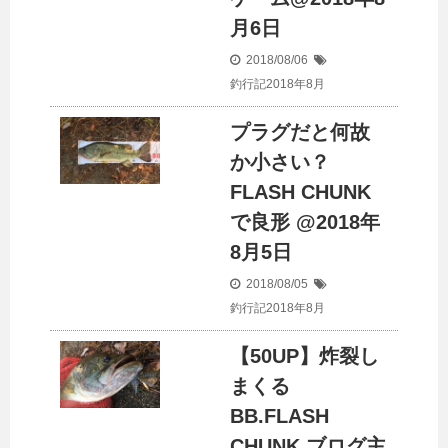
月6日
2018/08/06
釣行記2018年8月
プラグだと何故
か小さい？
FLASH CHUNK
で良形 @2018年
8月5日
2018/08/05
釣行記2018年8月
【50UP】炸裂し
まくる
BB.FLASH
CHUNK ブログ主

§ **Work request**
An exact reproduction of all the records is required, with no pictures included.

§ **Solution to this problem**
月6日
2018/08/06
釣行記2018年8月
プラグだと何故
か小さい？
FLASH CHUNK
で良形 @2018年
8月5日
2018/08/05
釣行記2018年8月
【50UP】炸裂し
まくる
BB.FLASH
CHUNK ブログ主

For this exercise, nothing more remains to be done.